The Qatar Financial Markets Authority (“QFMA”) has issued new controls for a company’s buyback of its stock to resell. The controls are part of the QFMA’s continuing efforts to develop the Qatari capital markets sector.
According to the new controls, companies seeking to buyback a percentage of their stocks with the intention of reselling must comply with the following requirements:
- The company must immediately notify the QFMA and the market immediately after its issuance of its Board of Directors’ (“BOD”) resolution to buyback a percentage of the company’s shares.
- Within two days of the BOD resolution, an application must be submitted to the QFMA using the approved form requesting to purchase a maximum of 10% of the fully paid issued shares or to purchase the shares in excess of the ownership limit stipulated in the company’s Articles of Association.
- The QFMA must then issue its decision regarding a complete application within fifteen days of the application date. If no decision is issued by the QFMA within fifteen days, the application is considered rejected.
- The company must immediately notify the market of the QFMA’s decision, which in turn will make an announcement of its own.
- If the application is approved, within two days of receiving such approval the company must disclose the QFMA’s approval on its website, and in at least two local daily newspapers, one of which must be published in English.
- The company is prohibited from initiating the stock buyback process until three days after publishing the approval as required by the preceding item.
- Once initiated, the company must complete the buyback transactions within six months from the date of the QFMA’s approval. If the transactions are not completed within this time limit, the company must notify the QFMA within one business day of the expiration period.
- Buyback transactions must be funded from the balance of a company’s voluntary reserves and realised profits. No other funding source may be used to fund the buyback transactions.
- During the buyback transaction period, the company is prohibited from selling any bought-back stock. Equally, once the selling process has begun, the company may no longer buyback its stock.
- Further, the company will be prohibited from issuing new stocks under any name until the selling process of the repurchased shares has been completed.

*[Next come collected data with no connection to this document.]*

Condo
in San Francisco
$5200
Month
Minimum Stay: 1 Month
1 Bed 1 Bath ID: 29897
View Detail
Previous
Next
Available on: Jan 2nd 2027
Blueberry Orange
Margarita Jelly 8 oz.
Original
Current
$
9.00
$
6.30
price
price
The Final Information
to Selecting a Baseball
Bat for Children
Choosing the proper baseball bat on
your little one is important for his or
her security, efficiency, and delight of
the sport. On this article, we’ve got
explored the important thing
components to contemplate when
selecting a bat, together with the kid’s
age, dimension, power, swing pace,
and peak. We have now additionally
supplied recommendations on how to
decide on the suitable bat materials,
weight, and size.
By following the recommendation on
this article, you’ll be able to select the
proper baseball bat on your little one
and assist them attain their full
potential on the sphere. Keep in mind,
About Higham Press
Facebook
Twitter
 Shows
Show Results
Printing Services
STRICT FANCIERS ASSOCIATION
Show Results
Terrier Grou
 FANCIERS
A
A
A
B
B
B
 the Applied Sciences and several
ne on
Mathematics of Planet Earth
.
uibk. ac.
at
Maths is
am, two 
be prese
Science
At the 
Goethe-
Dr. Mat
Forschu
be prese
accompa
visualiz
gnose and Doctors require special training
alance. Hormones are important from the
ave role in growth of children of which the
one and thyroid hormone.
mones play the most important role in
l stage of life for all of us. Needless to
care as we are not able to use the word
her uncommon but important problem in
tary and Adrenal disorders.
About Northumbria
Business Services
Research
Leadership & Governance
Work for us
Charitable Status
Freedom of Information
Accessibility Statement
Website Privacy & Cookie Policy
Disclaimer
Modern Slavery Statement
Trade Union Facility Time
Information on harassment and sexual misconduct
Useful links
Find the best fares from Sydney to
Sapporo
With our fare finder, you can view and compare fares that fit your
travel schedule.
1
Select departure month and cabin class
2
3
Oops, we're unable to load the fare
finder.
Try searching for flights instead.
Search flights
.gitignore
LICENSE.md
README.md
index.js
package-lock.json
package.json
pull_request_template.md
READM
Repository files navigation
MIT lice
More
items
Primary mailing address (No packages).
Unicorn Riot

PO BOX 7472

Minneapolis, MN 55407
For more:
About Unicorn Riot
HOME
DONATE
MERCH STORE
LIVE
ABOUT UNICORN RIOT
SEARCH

- The company is prohibited from selling the repurchased shares after six months from the date of the last buyback transaction.
- Any repurchased shares lose the rights and obligations associated with them until they are sold.
- Once the sale prohibition period (six months from the last buyback transaction) has expired, the company must sell the repurchased stock no later than 24 months from the date of the last buyback transaction. Failure to complete the sales requires the company to notify the QFMA for further action.
- Purchasing and selling orders shall be executed in the market as per the regulations and trading procedures applicable to the sale and purchase of stocks.
- A company may not buyback or sell its own shares for a period of fifteen days before announcing its financial statements or any material information impacting the share price.
These new controls represent a major step forward by the QFMA to enhance investor protection and market stability.